AD: In London, you will be performing the team routines. Canada has not won an Olympic medal in your sport since Sydney, 2000. How do you evaluate your team’s chances to mount the podium in 2012?

VW: Canada’s synchronized swimming team has been on a roll since 2008. We have mounted the podium several times on the international scene. We have nothing to lose and everything to win! The competition will be a hard-fought one between Canada, Spain, and China. Nobody wants to cede ground, including Canada!

AD: What do you really have to focus on if you wish to win a medal?

VW: We have to make sure we deliver a perfect performance. Period. Our synchronization and acrobatic lifts must be impeccable. We will have to be the best and leave no doubt about this.

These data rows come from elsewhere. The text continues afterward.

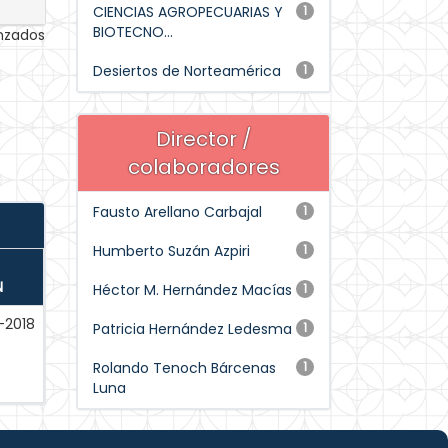
CIENCIAS AGROPECUARIAS Y
1
BIOTECNO...
anzados
Desiertos de Norteamérica
1
Director /
colaboradores
Fausto Arellano Carbajal
1
Humberto Suzán Azpiri
1
N
Héctor M. Hernández Macías
1
-2018
Patricia Hernández Ledesma
1
Rolando Tenoch Bárcenas
1
Luna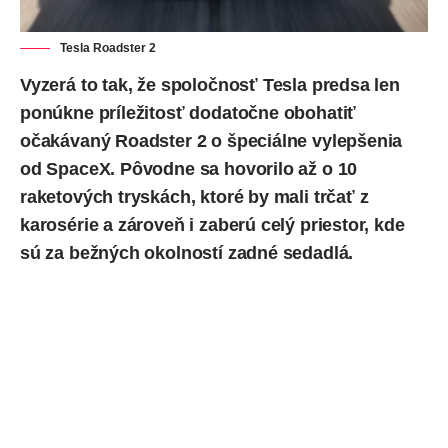
Tesla Roadster 2
Vyzerá to tak, že spoločnosť Tesla predsa len
ponúkne príležitosť dodatočne obohatiť
očakávaný Roadster 2 o špeciálne vylepšenia
od SpaceX. Pôvodne sa hovorilo až o 10
raketových tryskách, ktoré by mali trčať z
karosérie a zároveň i zaberú celý priestor, kde
sú za bežných okolností zadné sedadlá.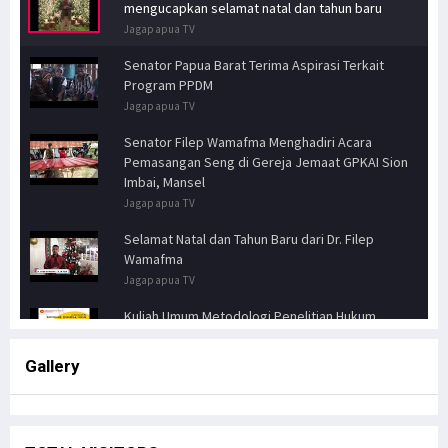
mengucapkan selamat natal dan tahun baru
Jagapapua TV
Senator Papua Barat Terima Aspirasi Terkait
Program PPDM
Jagapapua TV
Senator Filep Wamafma Menghadiri Acara
Pemasangan Seng di Gereja Jemaat GPKAI Sion
Imbai, Mansel
Jagapapua TV
Selamat Natal dan Tahun Baru dari Dr. Filep
Wamafma
Jagapapua TV
Kuliah Umum Metodologi Penelitian Hukum
Jagapapua TV
Gallery
Senator FILEP WAMAFMA & Kepala Kanwil BPN
PAPUA BARAT, Bahas Aspirasi Masyarakat Adat
Distrik Masn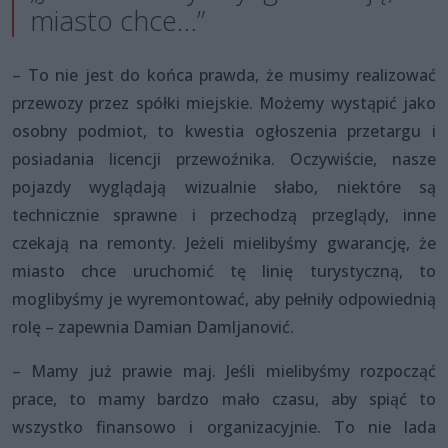
miasto chce…”
– To nie jest do końca prawda, że musimy realizować
przewozy przez spółki miejskie. Możemy wystąpić jako
osobny podmiot, to kwestia ogłoszenia przetargu i
posiadania licencji przewoźnika. Oczywiście, nasze
pojazdy wyglądają wizualnie słabo, niektóre są
technicznie sprawne i przechodzą przeglądy, inne
czekają na remonty. Jeżeli mielibyśmy gwarancję, że
miasto chce uruchomić tę linię turystyczną, to
moglibyśmy je wyremontować, aby pełniły odpowiednią
rolę – zapewnia Damian Damljanović.
– Mamy już prawie maj. Jeśli mielibyśmy rozpocząć
prace, to mamy bardzo mało czasu, aby spiąć to
wszystko finansowo i organizacyjnie. To nie lada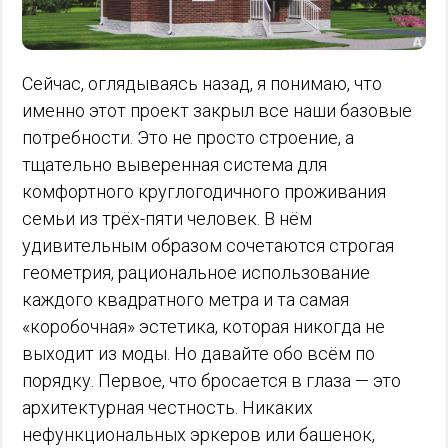
Сейчас, оглядываясь назад, я понимаю, что
именно этот проект закрыл все наши базовые
потребности. Это не просто строение, а
тщательно выверенная система для
комфортного круглогодичного проживания
семьи из трёх-пяти человек. В нём
удивительным образом сочетаются строгая
геометрия, рациональное использование
каждого квадратного метра и та самая
«коробочная» эстетика, которая никогда не
выходит из моды. Но давайте обо всём по
порядку. Первое, что бросается в глаза — это
архитектурная честность. Никаких
нефункциональных эркеров или башенок,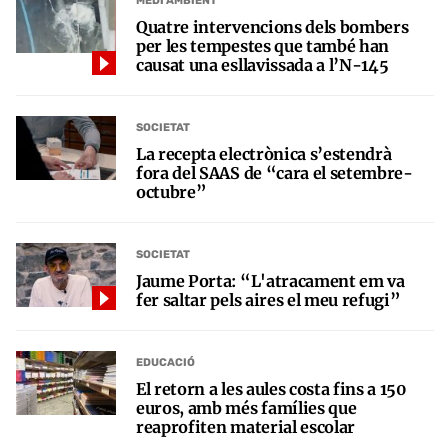
MEDI AMBIENT
Quatre intervencions dels bombers
per les tempestes que també han
causat una esllavissada a l’N-145
SOCIETAT
La recepta electrònica s’estendrà
fora del SAAS de “cara el setembre-
octubre”
SOCIETAT
Jaume Porta: “L'atracament em va
fer saltar pels aires el meu refugi”
EDUCACIÓ
El retorn a les aules costa fins a 150
euros, amb més famílies que
reaprofiten material escolar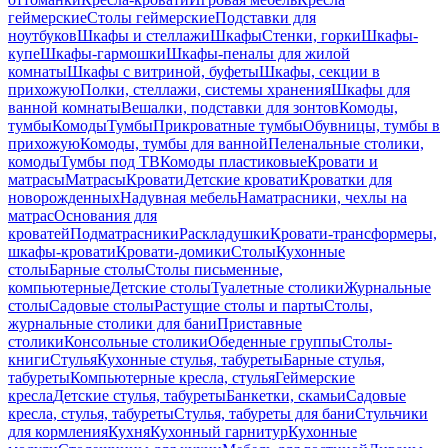
геймерские
Столы геймерские
Подставки для
ноутбуков
Шкафы и стеллажи
Шкафы
Стенки, горки
Шкафы-
купе
Шкафы-гармошки
Шкафы-пеналы для жилой
комнаты
Шкафы с витриной, буфеты
Шкафы, секции в
прихожую
Полки, стеллажи, системы хранения
Шкафы для
ванной комнаты
Вешалки, подставки для зонтов
Комоды,
тумбы
Комоды
Тумбы
Прикроватные тумбы
Обувницы, тумбы в
прихожую
Комоды, тумбы для ванной
Пеленальные столики,
комоды
Тумбы под ТВ
Комоды пластиковые
Кровати и
матрасы
Матрасы
Кровати
Детские кровати
Кроватки для
новорожденных
Надувная мебель
Наматрасники, чехлы на
матрас
Основания для
кроватей
Подматрасники
Раскладушки
Кровати-трансформеры,
шкафы-кровати
Кровати-домики
Столы
Кухонные
столы
Барные столы
Столы письменные,
компьютерные
Детские столы
Туалетные столики
Журнальные
столы
Садовые столы
Растущие столы и парты
Столы,
журнальные столики для бани
Приставные
столики
Консольные столики
Обеденные группы
Столы-
книги
Стулья
Кухонные стулья, табуреты
Барные стулья,
табуреты
Компьютерные кресла, стулья
Геймерские
кресла
Детские стулья, табуреты
Банкетки, скамьи
Садовые
кресла, стулья, табуреты
Стулья, табуреты для бани
Стульчики
для кормления
Кухня
Кухонный гарнитур
Кухонные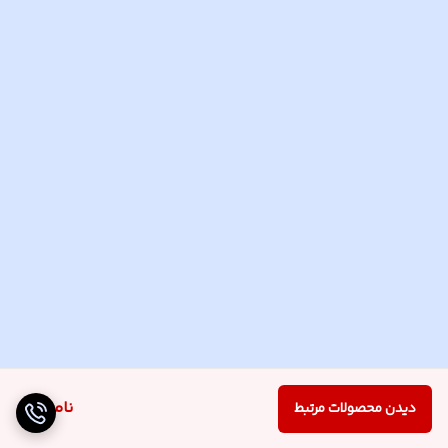
ناموجود
دیدن محصولات مرتبط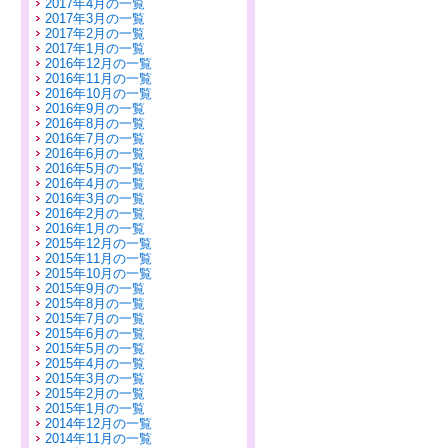
2017年4月の一覧
2017年3月の一覧
2017年2月の一覧
2017年1月の一覧
2016年12月の一覧
2016年11月の一覧
2016年10月の一覧
2016年9月の一覧
2016年8月の一覧
2016年7月の一覧
2016年6月の一覧
2016年5月の一覧
2016年4月の一覧
2016年3月の一覧
2016年2月の一覧
2016年1月の一覧
2015年12月の一覧
2015年11月の一覧
2015年10月の一覧
2015年9月の一覧
2015年8月の一覧
2015年7月の一覧
2015年6月の一覧
2015年5月の一覧
2015年4月の一覧
2015年3月の一覧
2015年2月の一覧
2015年1月の一覧
2014年12月の一覧
2014年11月の一覧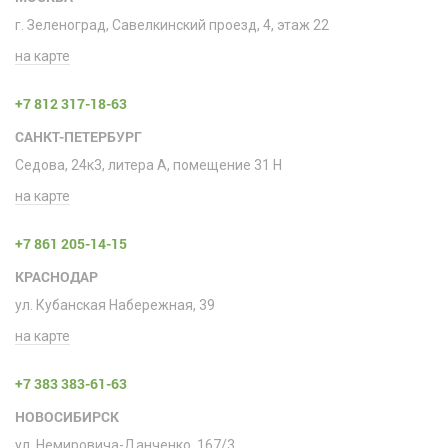
г. Зеленоград, Савелкинский проезд, 4, этаж 22
на карте
+7 812 317-18-63
САНКТ-ПЕТЕРБУРГ
Седова, 24к3, литера А, помещение 31 H
на карте
+7 861 205-14-15
КРАСНОДАР
ул. Кубанская Набережная, 39
на карте
+7 383 383-61-63
НОВОСИБИРСК
ул. Немировича-Данченко, 167/3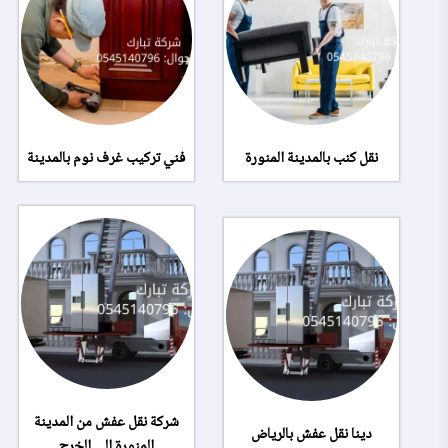
نقل كنب بالمدينة المنورة
فني تركيب غرف نوم بالمدينة
شركة نقل عفش من المدينة
دينا نقل عفش بالرياض
المنورة الي الخرج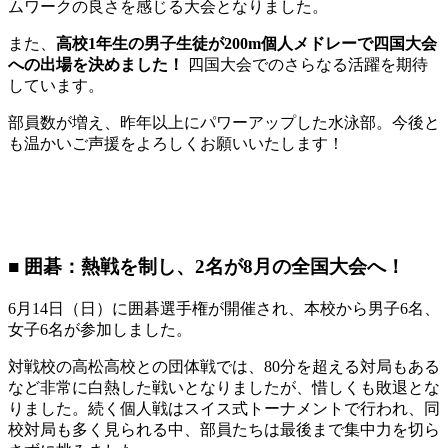
ムワークの良さを感じる大会となりました。
また、
高校1年生の男子生徒が200m個人メドレーで四国大会
への出場を決めました！
四国大会でのさらなる活躍を期待
しています。
部員数が増え、昨年以上にパワーアップした水泳部。今後と
も温かいご声援をよろしくお願いいたします！
■ 囲碁：熱戦を制し、2名が8月の全国大会へ！
6月14日（日）に囲碁選手権が開催され、本校から男子6名、
女子6名が参加しました。
対戦校の高松高校との団体戦では、80分を超える対局もある
など非常に白熱した戦いとなりましたが、惜しくも敗退とな
りました。続く個人戦はスイス式トーナメントで行われ、同
校対局も多く見られる中、部員たちは最後まで集中力を切ら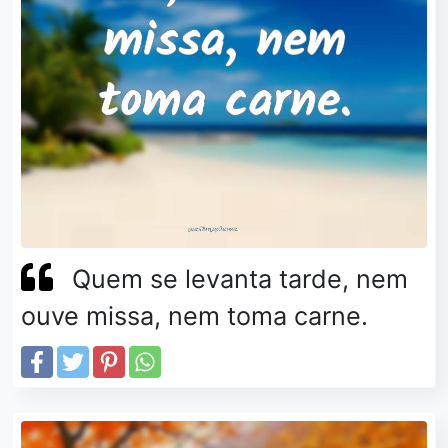
Quem se levanta tarde, nem
ouve missa, nem toma carne.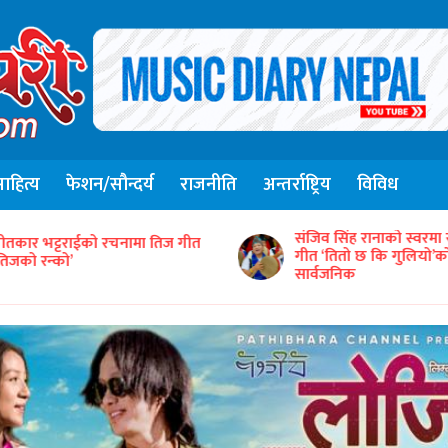
हित्य
फेशन/सौन्दर्य
राजनीति
अन्तर्राष्ट्रिय
विविध
संजिव सिंह रानाको स्वरमा 
ीतकार भट्टराईको रचनामा तिज गीत
गीत ‘तितो छ कि गुलियो’
तिजको रन्को’
सार्वजनिक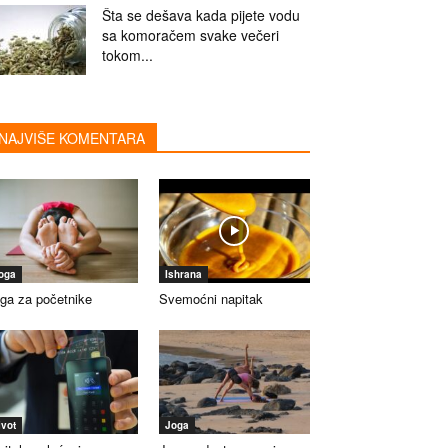
Šta se dešava kada pijete vodu
sa komoračem svake večeri
tokom...
NAJVIŠE KOMENTARA
oga
Ishrana
ga za početnike
Svemoćni napitak
ivot
Joga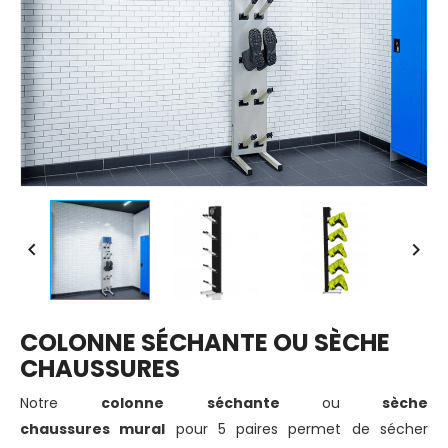


COLONNE SÉCHANTE OU SÈCHE
CHAUSSURES
Notre
colonne séchante
ou
sèche
chaussures mural
pour 5 paires permet de sécher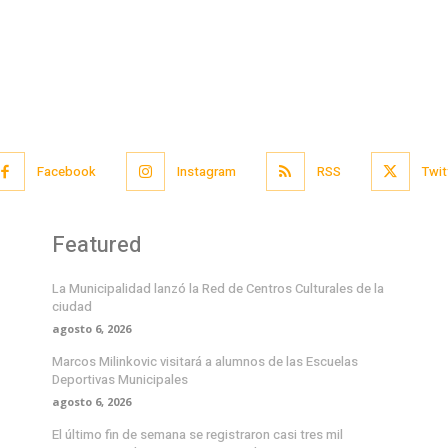
Facebook
Instagram
RSS
Twit
Featured
La Municipalidad lanzó la Red de Centros Culturales de la
ciudad
agosto 6, 2026
Marcos Milinkovic visitará a alumnos de las Escuelas
Deportivas Municipales
agosto 6, 2026
El último fin de semana se registraron casi tres mil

AD: If you and the synchronized swimming team end up winning a medal, will you:
• Cry?
• Faint?
• Jump all over the place hysterically?
• Eat everything that has been prohibited in the past months?
• Party all night?
• Do something else?

VW: All of the above! I will certainly look for my parents in the stands in order to go jump to their neck! They have been sharing my dream since I was a kid and they certainly have made as many sacrifices as I have! They deserve a medal too!

AD: If there is one athlete you could meet while you are in London, who would it be and why?

VW: It’s really hard to say because I’m impressed by all athletes! I think each sport is so hard and it’s amazing that every single Olympic athlete just managed to become a specialist of his or her sport. I had the chance to mingle with some Canadian athletes at the last Pan American Games and many of them were really impressive. The Canadian Olympic team truly is a great group! The athletes in one sport go cheer for the athletes in other sports, and we watch the performances of our fellow Canadians on TV in the Olympic village! As to the synchronized swimming team, our lucky charms are Meaghan Benfeito, Roseline Filion, and Jennifer Abel (the divers). They always come and cheer for us when we are competing!

AD: It’s not that I want to force you to think long-term, but… Do you have any clue of what is awaiting you after the London Olympic Games?

VW: After the Games, I will become a real student! I will study full-time in veterinary medicine. I will settle down in Saint-Hyacinthe and will stay in touch with the world of synchronized swimming. I actually will be a coach for the Club Les Vestales in Saint-Hyacinthe and I will get to share my passion with many young girls.

About the author :
Alexandre Duval is a blogger for Merlin Assurance Auto. He is also currently completing his master’s degree in political science at the University of Quebec in Montreal. Alexandre also studied in Toronto, in France, as well as in the United States, where he was an NCAA Division I tennis player.